Look around you. How many of the things you see today have come from one of the world’s explorers?
From the simplest shirt pocket to the most sophisticated computers, has been the result of an explorer mindset – someone, who has pushed the boundaries to create something new and useful. And if you start to question why, you will begin to see a remarkable difference in the way things come to be – that failure is not an option when you set a goal that may seem impossible today but unlocks the potentials of the future.
Take, for example, world travel and globalization. That would not have been possible if not for Columbus and Ferdinand Magellan’s exploration mindset and their search for new sea routes and lands, without knowing what lay ahead of them.
The highly constrained and extreme situations that explorers face provide them with a productive ground for the birth of the most cutting-edge technologies. The innovations that happen then end up being widely applicable paving the path to something bigger, something greater – changing lives forever.
True innovators, like explorers, are groundbreakers. They go beyond the boundaries of everyday knowledge to discover new ways of doing things. Countless innovation such as the steam engine or something as recent as the iPod, have been triggered by the same kind of extreme constraints and challenges that real explorers face.
If you look at some of the fastest-growing companies today, you will see similarities in the way they have created disruption, each structuring their own unique ‘exploration practices’.
As an explorer, one envisions the goal they want to achieve, assumes it is possible, and then figures out how to get there. At Spoonshot, we look at innovation the same way. This means that everyone in the company follows this simple yet profound shift in thought from a “Can we do this?” to “How will we do this?”
And when you imbibe a mindset like that, you tend to invent the future. One of the best examples of creating your own future is Google’s ‘moonshot thinking.’
Astro Teller, director of Google X, explains, “Moonshot thinking is a seemingly impossible and yet impossibly important idea that, through science, technology and creativity, can be brought to reality.” It requires persistence and the belief that the goal can be accomplished. Once that belief is established, the technical skills and ingenuity are built to make it happen.
Google’s self-driving cars, one of the many ideas that seemed unachievable then, have now logged more than 500,000 miles on the road. The same strategy has worked well not only for Google X but also for other companies, such as Tesla that is working towards a better and efficient transportation system for the future with self-driving cars. Or Elon Musk’s Boring Company, which believes that digging holes beneath the surface will prevent traffic.
Take Amazon, for example, that plans on changing the future of delivery via drones. The delivery drones, which will be offered to consumers in about five years’ time, could transform Amazon’s already efficient delivery network. The company hopes to deploy a fleet of flying “octocopters” carrying products weighing less than five pounds to users within 30 minutes of an order being placed. Imagine ordering a television or your groceries online and having them delivered to you by an unmanned aircraft. Doesn’t it sound like science fiction?
Talking of drones, in China, the Southern China Aviation Industry Group has filed a patent for flying cars, imitating something similar to what we saw in the movie Back to the Future 2.

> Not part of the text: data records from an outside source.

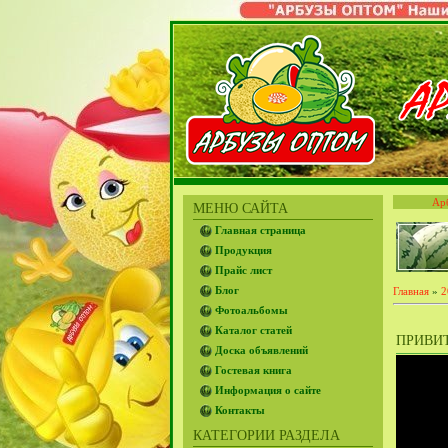
Ар
МЕНЮ САЙТА
Главная страница
Продукция
Прайс лист
Блог
Главная
»
2
Фотоальбомы
Каталог статей
ПРИВИТ
Доска объявлений
Гостевая книга
Информация о сайте
Контакты
КАТЕГОРИИ РАЗДЕЛА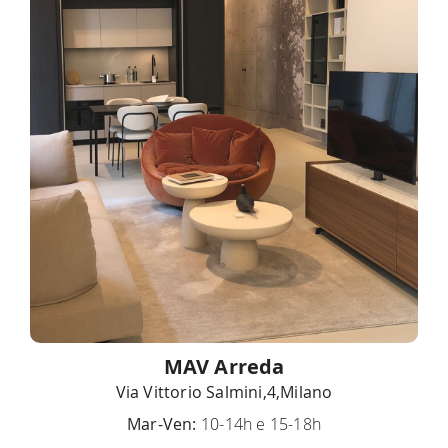
MAV Arreda
Via Vittorio Salmini,4,Milano
Mar-Ven:
10-14h e 15-18h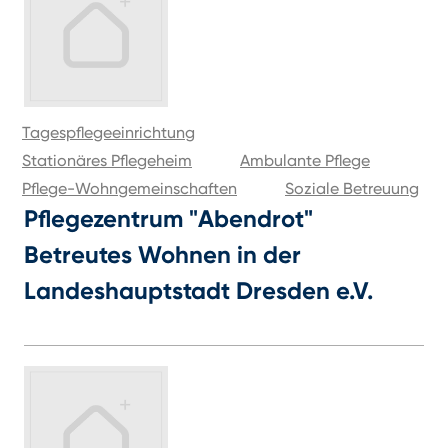
Tagespflegeeinrichtung
Stationäres Pflegeheim
Ambulante Pflege
Pflege-Wohngemeinschaften
Soziale Betreuung
Pflegezentrum "Abendrot"
Betreutes Wohnen in der
Landeshauptstadt Dresden e.V.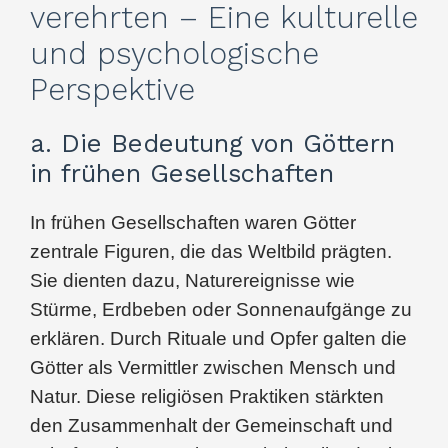
verehrten – Eine kulturelle
und psychologische
Perspektive
a. Die Bedeutung von Göttern
in frühen Gesellschaften
In frühen Gesellschaften waren Götter
zentrale Figuren, die das Weltbild prägten.
Sie dienten dazu, Naturereignisse wie
Stürme, Erdbeben oder Sonnenaufgänge zu
erklären. Durch Rituale und Opfer galten die
Götter als Vermittler zwischen Mensch und
Natur. Diese religiösen Praktiken stärkten
den Zusammenhalt der Gemeinschaft und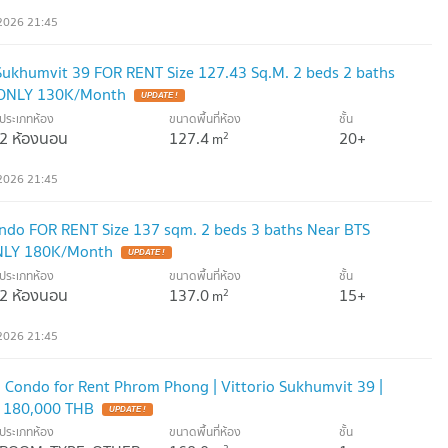
2026 21:45
ukhumvit 39 FOR RENT Size 127.43 Sq.M. 2 beds 2 baths
 ONLY 130K/Month
UPDATE !
ประเภทห้อง
ขนาดพื้นที่ห้อง
ชั้น
2 ห้องนอน
127.4
20+
2
m
2026 21:45
ndo FOR RENT Size 137 sqm. 2 beds 3 baths Near BTS
NLY 180K/Month
UPDATE !
ประเภทห้อง
ขนาดพื้นที่ห้อง
ชั้น
2 ห้องนอน
137.0
15+
2
m
2026 21:45
Condo for Rent Phrom Phong | Vittorio Sukhumvit 39 |
| 180,000 THB
UPDATE !
ประเภทห้อง
ขนาดพื้นที่ห้อง
ชั้น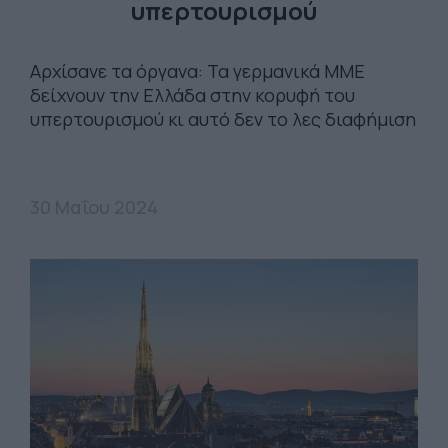
υπερτουρισμού
Αρχίσανε τα όργανα: Τα γερμανικά ΜΜΕ
δείχνουν την Ελλάδα στην κορυφή του
υπερτουρισμού κι αυτό δεν το λες διαφήμιση
30 Μαΐου 2024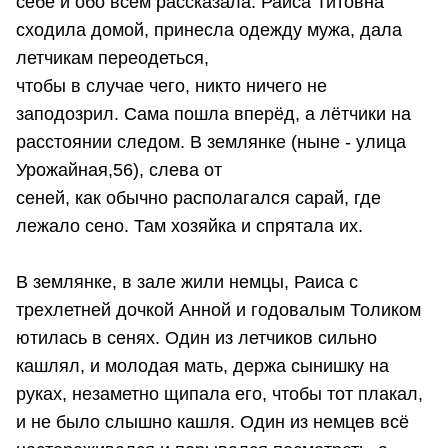
себе и обо всём рассказала. Раиса Титовна
сходила домой, принесла одежду мужа, дала
летчикам переодеться,
чтобы в случае чего, никто ничего не
заподозрил. Сама пошла вперёд, а лётчики на
расстоянии следом. В землянке (ныне - улица
Урожайная,56), слева от
сеней, как обычно располагался сарай, где
лежало сено. Там хозяйка и спрятала их.
В землянке, в зале жили немцы, Раиса с
трехлетней дочкой Анной и годовалым Толиком
ютилась в сенях. Один из летчиков сильно
кашлял, и молодая мать, держа сынишку на
руках, незаметно щипала его, чтобы тот плакал,
и не было слышно кашля. Один из немцев всё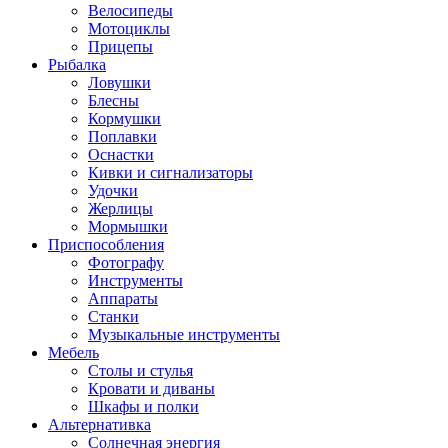
Велосипеды
Мотоциклы
Прицепы
Рыбалка
Ловушки
Блесны
Кормушки
Поплавки
Оснастки
Кивки и сигнализаторы
Удочки
Жерлицы
Мормышки
Приспособления
Фотографу
Инструменты
Аппараты
Станки
Музыкальные инструменты
Мебель
Столы и стулья
Кровати и диваны
Шкафы и полки
Альтернативка
Солнечная энергия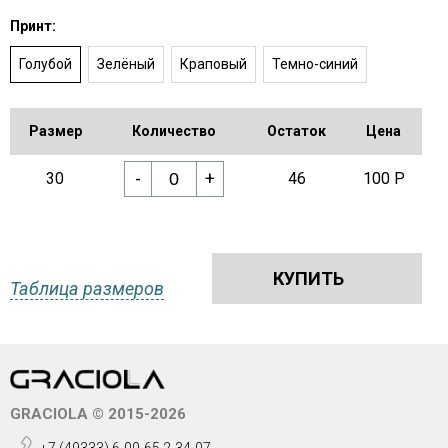
Принт:
Голубой
Зелёный
Краповый
Темно-синий
Размер
Количество
Остаток
Цена
-
+
30
46
100 Р
КУПИТЬ
Таблица размеров
GRACIOLA © 2015-2026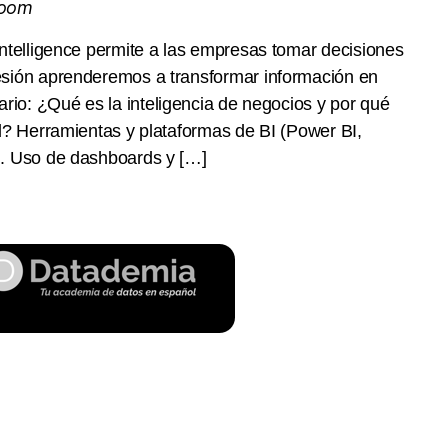
Zoom
ntelligence permite a las empresas tomar decisiones
esión aprenderemos a transformar información en
rio: ¿Qué es la inteligencia de negocios y por qué
ad? Herramientas y plataformas de BI (Power BI,
). Uso de dashboards y […]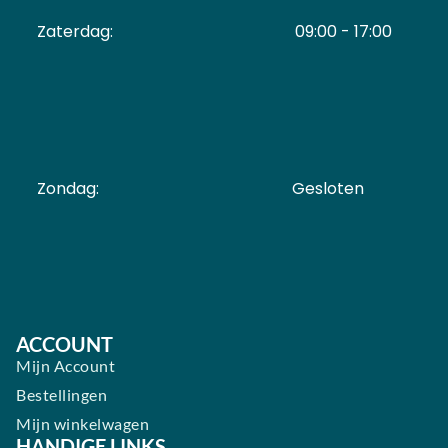
Zaterdag:
09:00 - 17:00
Zondag:
Gesloten ​ ​ ​ ​ ​ ​ ​
ACCOUNT
Mijn Account
Bestellingen
Mijn winkelwagen
HANDIGE LINKS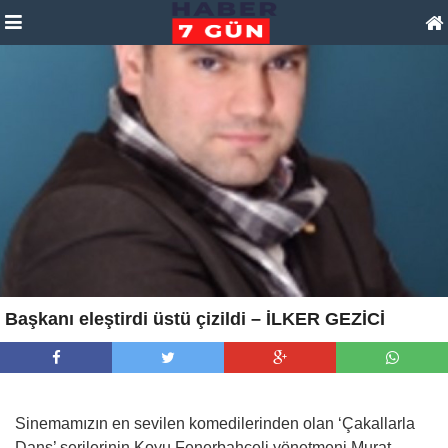
Başkanı eleştirdi üstü çizildi – İLKER GEZİCİ
Sinemamızın en sevilen komedilerinden olan ‘Çakallarla
Dans’ serilerinin Koyu Fenerbahçeli yönetmeni Murat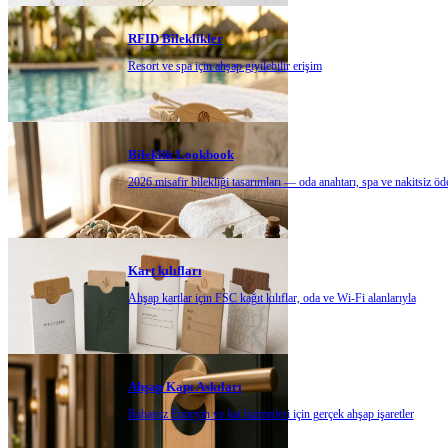
RFID Bileklikler
Resort ve spa için ahşap giyilebilir erişim
Bileklik Lookbook
2026 misafir bilekliği tasarımları — oda anahtarı, spa ve nakitsiz ö
Kart kılıfları
Ahşap kartlar için FSC kağıt kılıflar, oda ve Wi-Fi alanlarıyla
Ahşap Kapı Askıları
Rahatsız Etmeyin ve kat hizmetleri için gerçek ahşap işaretler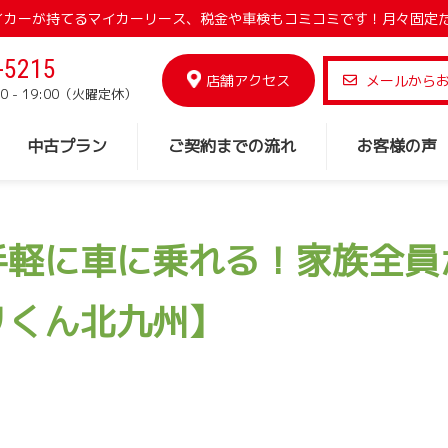
でマイカーが持てるマイカーリース、税金や車検もコミコミです！月々固定
-5215
店舗アクセス
メールから
0 - 19:00（火曜定休）
中古プラン
ご契約までの流れ
お客様の声
手軽に車に乗れる！家族全員
リくん北九州】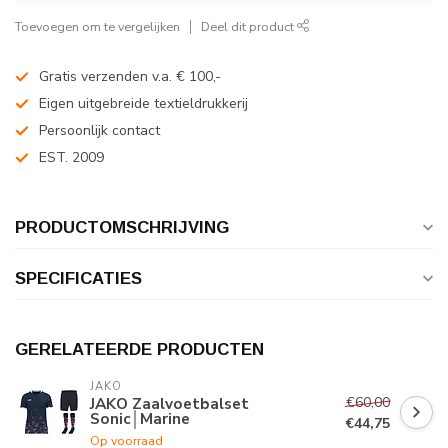
Toevoegen om te vergelijken
Deel dit product
Gratis verzenden v.a. € 100,-
Eigen uitgebreide textieldrukkerij
Persoonlijk contact
EST. 2009
PRODUCTOMSCHRIJVING
SPECIFICATIES
GERELATEERDE PRODUCTEN
JAKO
€60,00
JAKO Zaalvoetbalset
Sonic│Marine
€44,75
Op voorraad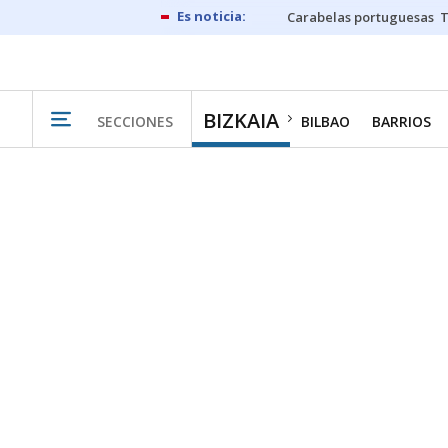
Carabelas portuguesas
BIZKAIA
SECCIONES
BILBAO
BARRIOS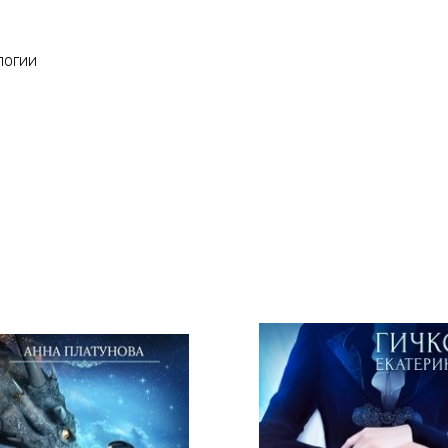
логии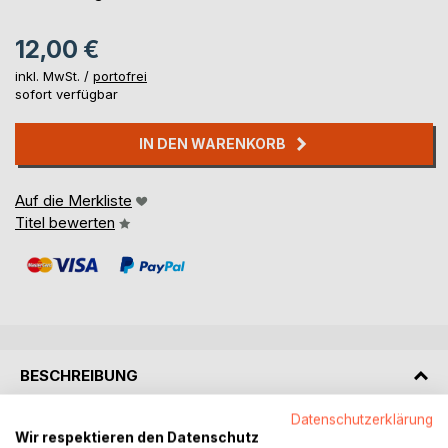
12,00 €
inkl. MwSt. /
portofrei
sofort verfügbar
IN DEN WARENKORB
Auf die Merkliste
Titel bewerten
BESCHREIBUNG
Datenschutzerklärung
Haiku heute ist ein Projekt zur Förderung des
Wir respektieren den Datenschutz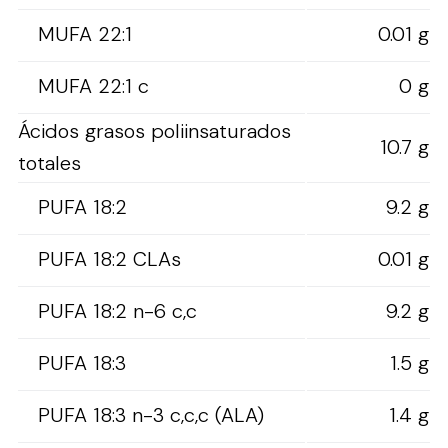
MUFA 22:1
0.01 g
MUFA 22:1 c
0 g
Ácidos grasos poliinsaturados
10.7 g
totales
PUFA 18:2
9.2 g
PUFA 18:2 CLAs
0.01 g
PUFA 18:2 n-6 c,c
9.2 g
PUFA 18:3
1.5 g
PUFA 18:3 n-3 c,c,c (ALA)
1.4 g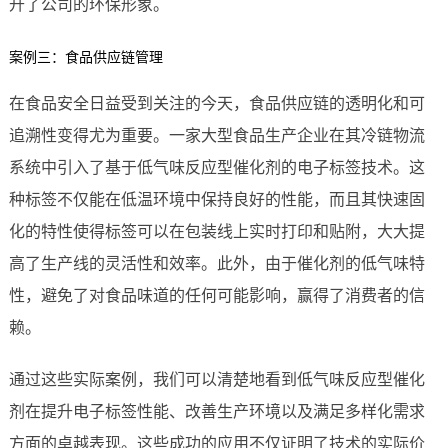
升了公司的环保形象。
案例三：食品供应链管理
在食品安全日益受到关注的今天，食品供应链的透明化和可
追溯性变得尤为重要。一家大型食品生产企业在其冷链物流
系统中引入了基于低气味反应型催化剂的电子标签技术。这
种标签不仅能在低温环境中保持良好的性能，而且其快速固
化的特性使得标签可以在包装线上实时打印和贴附，大大提
高了生产线的灵活性和效率。此外，由于催化剂的低气味特
性，避免了对食品味道的任何可能影响，赢得了消费者的信
赖。
通过这些实际案例，我们可以清楚地看到低气味反应型催化
剂在提升电子标签性能、改善生产环境以及满足多样化需求
方面的卓越表现。这些成功的应用不仅证明了技术的实际价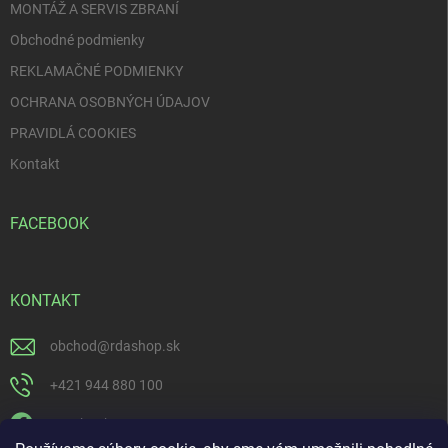
MONTÁŽ A SERVIS ZBRANÍ
Obchodné podmienky
REKLAMAČNÉ PODMIENKY
OCHRANA OSOBNÝCH ÚDAJOV
PRAVIDLÁ COOKIES
Kontakt
FACEBOOK
KONTAKT
obchod
@
rdashop.sk
+421 944 880 100
Facebook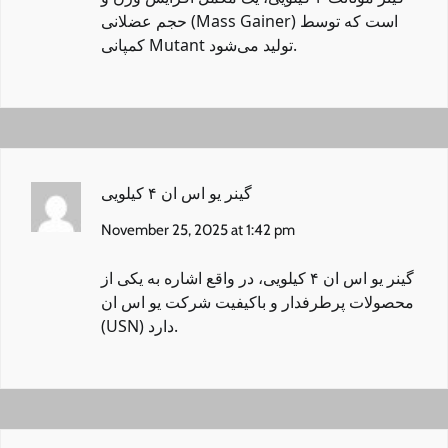
حجم عضلانی (Mass Gainer) است که توسط
کمپانی Mutant تولید می‌شود.
گینر یو اس ان ۴ کیلویی
November 25, 2025 at 1:42 pm
گینر یو اس ان ۴ کیلویی
، در واقع اشاره به یکی از
محصولات پرطرفدار و باکیفیت شرکت یو اس ان
(USN) دارد.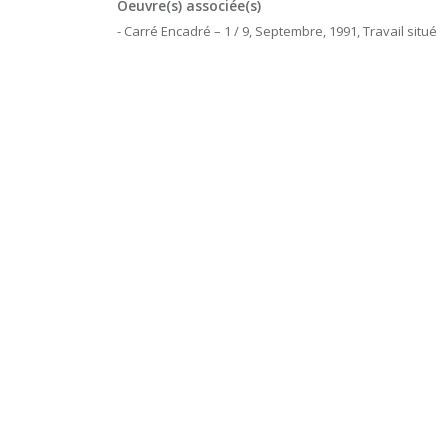
Oeuvre(s) associée(s)
- Carré Encadré – 1 / 9, Septembre, 1991, Travail situé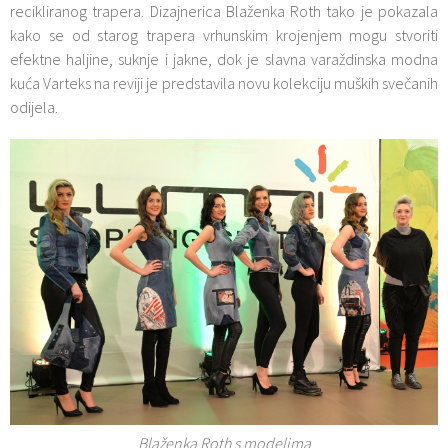
recikliranog trapera. Dizajnerica Blaženka Roth tako je pokazala
kako se od starog trapera vrhunskim krojenjem mogu stvoriti
efektne haljine, suknje i jakne, dok je slavna varaždinska modna
kuća Varteks na reviji je predstavila novu kolekciju muških svečanih
odijela.
Blaženka Roth s modelima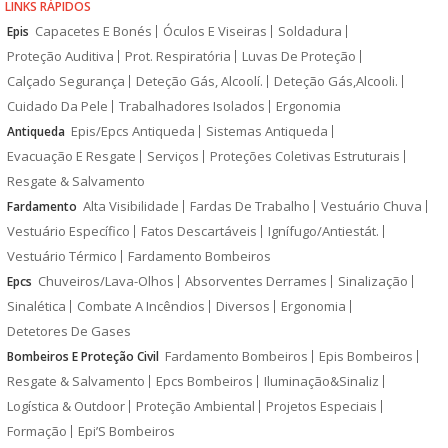
LINKS RÁPIDOS
Capacetes E Bonés
Óculos E Viseiras
Soldadura
Epis
Proteção Auditiva
Prot. Respiratória
Luvas De Proteção
Calçado Segurança
Deteção Gás, Alcoolí.
Deteção Gás,Alcooli.
Cuidado Da Pele
Trabalhadores Isolados
Ergonomia
Epis/Epcs Antiqueda
Sistemas Antiqueda
Antiqueda
Evacuação E Resgate
Serviços
Proteções Coletivas Estruturais
Resgate & Salvamento
Alta Visibilidade
Fardas De Trabalho
Vestuário Chuva
Fardamento
Vestuário Específico
Fatos Descartáveis
Ignífugo/Antiestát.
Vestuário Térmico
Fardamento Bombeiros
Chuveiros/Lava-Olhos
Absorventes Derrames
Sinalização
Epcs
Sinalética
Combate A Incêndios
Diversos
Ergonomia
Detetores De Gases
Fardamento Bombeiros
Epis Bombeiros
Bombeiros E Proteção Civil
Resgate & Salvamento
Epcs Bombeiros
Iluminação&Sinaliz
Logística & Outdoor
Proteção Ambiental
Projetos Especiais
Formação
Epi’S Bombeiros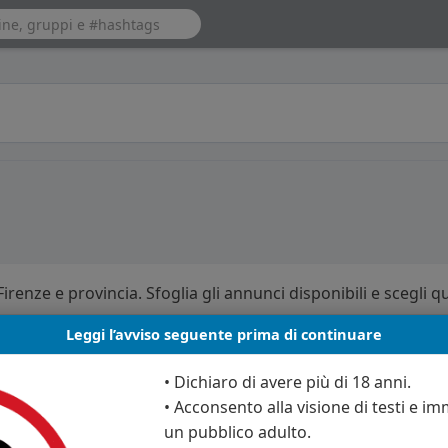
irenze e provincia. Sfoglia gli annunci disponibili e scegli qu
Leggi l’avviso seguente prima di continuare
• Dichiaro di avere più di 18 anni.
• Acconsento alla visione di testi e imm
un pubblico adulto.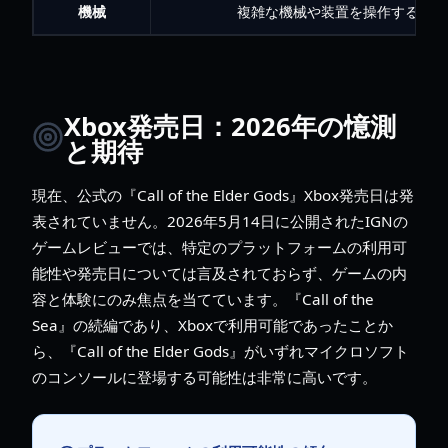
機械
複雑な機械や装置を操作する
Xbox発売日：2026年の憶測
と期待
現在、公式の『Call of the Elder Gods』Xbox発売日は発
表されていません。2026年5月14日に公開されたIGNの
ゲームレビューでは、特定のプラットフォームの利用可
能性や発売日については言及されておらず、ゲームの内
容と体験にのみ焦点を当てています。『Call of the
Sea』の続編であり、Xboxで利用可能であったことか
ら、『Call of the Elder Gods』がいずれマイクロソフト
のコンソールに登場する可能性は非常に高いです。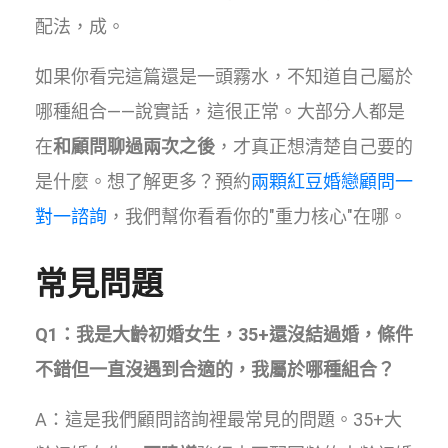
配法，成。
如果你看完這篇還是一頭霧水，不知道自己屬於
哪種組合——說實話，這很正常。大部分人都是
在
和顧問聊過兩次之後
，才真正想清楚自己要的
是什麼。想了解更多？預約
兩顆紅豆婚戀顧問一
對一諮詢
，我們幫你看看你的"重力核心"在哪。
常見問題
Q1：我是大齡初婚女生，35+還沒結過婚，條件
不錯但一直沒遇到合適的，我屬於哪種組合？
A：這是我們顧問諮詢裡最常見的問題。35+大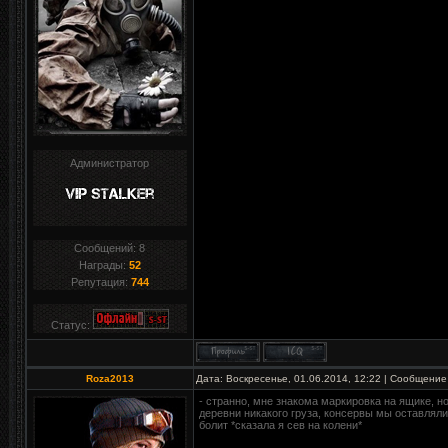
Администратор
Сообщений:
8
Награды:
52
Репутация:
744
Статус:
Roza2013
Дата: Воскресенье, 01.06.2014, 12:22 | Сообщение
- странно, мне знакома маркировка на ящике, н
деревни никакого груза, консервы мы оставляли 
болит *сказала я сев на колени*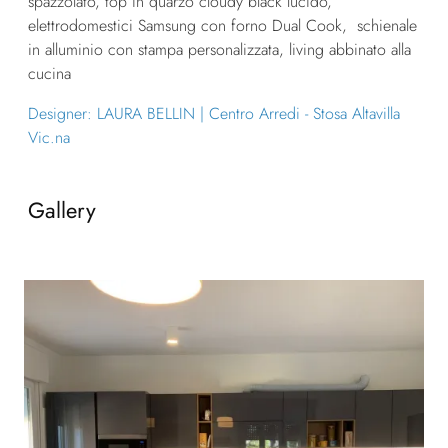
spazzolato, top in quarzo cloudy black lucido,
elettrodomestici Samsung con forno Dual Cook, schienale
in alluminio con stampa personalizzata, living abbinato alla
cucina
Designer: LAURA BELLIN | Centro Arredi - Stosa Altavilla
Vic.na
Gallery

We, at Spoonshot, apply the same exploration mindset in our brand principles and product development. We take a deeper look at what innovation truly means. We understand that innovation in the food and beverage industry is not just driven by factors within that industry. But it is also driven by macro factors such as a growing population whose average lifespan has gone up, increasing daily calorie intakes along with mounting food waste, and a colossal investment in technology and new retail channels to meet consumers’ ever-changing expectations.
Today if you see, there is an increase in the usage of CBD (Cannabidiol) and it seems to be added in nearly everything — ice- creams, coffees, bath bombs, and even dog treats. But a little exploration will tell you that the rise of CBD is directly proportional to the rise of anxiety levels since the past five years.
Or take, for example, the renewed focus on “fresh produce” within retail stores today. The question we have to ask ourselves is- why is this news — again.
Since the past few years, there has been a paradigm shift in food culture toward a redefinition of quality as seen in ingredient trends (e.g., low-carb, low-calorie, fat-free), organic products, and the movement towards local food products, farm to table – the inclination towards “all things fresh”.
A closer look at the past will provide us the origin of the fresh movement. It was Alice Waters, restaurateur, and food activist, who was at the forefront of the now flourishing locally grown, organic food movement. Her restaurant Chez Panisse set the stage in the early 1970s for what is now the most dominant food trend of our era — the trend toward all things fresh, seasonal and local.
We believe that in understanding the past and factors that influence the present lay the answers for future trends. We must go beyond food trends and look at megatrends such as demographic changes, urbanization, climate change, and advances in technology, to name a few, to predict future food trends.
That is when true innovation will happen and that is when you set the trend. And to invest in innovation, you need ‘appetite for risk’, and have a child-like curiosity. That willingness to hunt, to play, to question, without fear, without bias, without ego. Always open, always experimenting, always learning. We look at the root cause, start at the very beginning, and build from first principles.
That’s ‘Spoonshot thinking’. We believe that the best way to predict the future is to invent it.